The “Recommendations”

 

(All is OK in Bolehland. Photo source: http://www.surfperch.com)

Alright, as expected, the list of recommendations and strong words like “no more waiver”, “enough is enough”, “the cabinet is very upset” and many more (just fill in the blanks) have started to fly in the mainstream media for couple of days now. The Cabinet has decided on the final list, so it seems – from theStar:-

CEOs of bus firms to be accountable for safety

PUTRAJAYA: Chief executive officers of bus companies will be held accountable for safety standards, hiring and training of drivers and fleet management, under measures approved by the Cabinet, said Transport Minister Datuk Seri Chan Kong Choy.

Ok, let have a look at the “proposed” recommendations, shall we?

1. CEOs of bus firms to be accountable for safety

2. Adopting and strictly adhering to the Safety, Health and Environment (SHE) Code currently used by multinational oil and gas companies.

3. Grounding of the entire fleet of buses and suspending all permits given to a bus company even if one of its buses is involved in a serious accident.

4. Additional and stronger rail guards to be placed at all accident-prone roads throughout the country.

5. With immediate effect, the roof structure of all new buses must comply with the Economic Commission for Europe standard (R66 ECE), to deal with accidents involving rollover of vehicle.

6. Suspension of permit for a month if a commercial vehicle fails Puspakom tests thrice in a row.

7. With immediate effect, all commercial vehicle drivers must attend a refresher course on driving.

All looks good on “paper” but let’s revisit them again:-

1. CEOs of bus firms to be accountable for safety

But what if, the CEO is some “Datuk” who is also a member of “known” political party or with a strong political connection? Will the CEO still be accountable for the safety or some low line manager will be fault guilty? We have a lot of offences where the CEO can be made liable but over the years just how many of them have been liable? This could be a start but whether the Government will be going for the top guns is yet to be seen. Their record in corruption fighting and going against the “big fish” stinks.

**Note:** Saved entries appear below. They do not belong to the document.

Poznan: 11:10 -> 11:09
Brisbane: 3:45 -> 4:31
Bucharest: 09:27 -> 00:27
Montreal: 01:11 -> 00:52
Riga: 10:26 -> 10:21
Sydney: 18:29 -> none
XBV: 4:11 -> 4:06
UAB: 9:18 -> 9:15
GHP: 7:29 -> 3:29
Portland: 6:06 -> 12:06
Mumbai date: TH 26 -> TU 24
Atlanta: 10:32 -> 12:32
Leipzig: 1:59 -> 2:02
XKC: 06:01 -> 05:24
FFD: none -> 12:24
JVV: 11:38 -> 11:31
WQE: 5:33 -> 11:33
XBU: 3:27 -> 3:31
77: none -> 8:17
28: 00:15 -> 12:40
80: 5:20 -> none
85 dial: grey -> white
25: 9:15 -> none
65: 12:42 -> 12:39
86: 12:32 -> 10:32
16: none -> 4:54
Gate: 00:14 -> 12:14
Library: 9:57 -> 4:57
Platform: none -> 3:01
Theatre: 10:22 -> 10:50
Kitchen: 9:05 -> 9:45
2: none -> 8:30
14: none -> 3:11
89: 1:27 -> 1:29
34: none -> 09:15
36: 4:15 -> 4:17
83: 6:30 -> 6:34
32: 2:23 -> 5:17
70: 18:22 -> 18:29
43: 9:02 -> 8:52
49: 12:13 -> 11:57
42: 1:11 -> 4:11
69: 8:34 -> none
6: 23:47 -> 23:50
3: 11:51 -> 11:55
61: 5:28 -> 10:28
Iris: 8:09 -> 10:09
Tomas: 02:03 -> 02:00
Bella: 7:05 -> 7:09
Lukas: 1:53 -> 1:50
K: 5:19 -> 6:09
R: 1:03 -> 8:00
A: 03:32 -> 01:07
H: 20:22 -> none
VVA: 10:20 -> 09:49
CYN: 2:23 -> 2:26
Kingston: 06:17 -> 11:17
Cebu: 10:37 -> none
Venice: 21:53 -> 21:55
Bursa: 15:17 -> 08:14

2. Adopting and strictly adhering to the Safety, Health and Environment (SHE) Code currently used by multinational oil and gas companies

This sounds great since some of the drivers for the oil and gas companies maintain very high quality when it comes to training, driving skills and other procedures but here is the catch – how the government is going to monitor the adherence? By getting the bus operators to submit report or by getting the enforcement agents to hid in the bush and do an ambush? Even at the present rate, enforcement has not been that great and what more with new things being introduced – will there be any difference?

3. Grounding of the entire fleet of buses and suspending all permits given to a bus company even if one of its buses is involved in a serious accident.

This is a good one but very unpractical – say a bus company has 200 buses, fully utilised and it is holiday season. One bus involved in a major accident. Do you seriously think that the whole 199 buses will be grounded? Do you think that at that point, the government will close one eye perhaps in the name of “public convenience”? Remember the incident where there was a landslide along the highway sometime ago – the Government did not close the section of the highway even though there was a great danger.

4. Additional and stronger rail guards to be placed at all accident-prone roads throughout the country.

We can put in the stronger rail guard which will deflect the buses from going into the ravine but at what cost? If the contract is made properly and with open tenders, then it is fine but that is not the point. Cost is another factor but there is always the public fund that someone can dip their hands into, so why worry. Will an increase in toll charges (due to the high cost) be following soon?

5. With immediate effect, the roof structure of all new buses must comply with the Economic Commission for Europe standard (R66 ECE), to deal with accidents involving rollover of vehicle.

Good news for people taking the new buses but out there, how many of the buses considered new? Will the government ask these bus operators to “bring in” those buses for structure improvement? Or they will say “we start from today onwards only”? By the way, R66 ECE came in force in Europe in 2001/2002 – so did we been closing one eye all this while and started late?

6. Suspension of permit for a month if a commercial vehicle fails Puspakom tests thrice in a row.

Can anyone tell how many buses have failed Puspakom test 3 times in the past before this idea came up? Are these buses still plying the highway? In the one month, what are the steps that enforcement agencies and Puspakom is going to make sure that the commercial vehicle passes the test? This is yet to be seen because it all boils down to enforcement.

7. With immediate effect, all commercial vehicle drivers must attend a refresher course on driving.

We heard this before many times – the question is when they going to start it. Even a well trained driver can make mistake if he is too tired to drive or the road condition is bad. Training may help but there must be some kind of checking to monitor the learning progress as well.

Well, recommendations been spread out – it does not take a brainer to think all this. Will the enforcement of the recommendations will be aggressive as recommending process?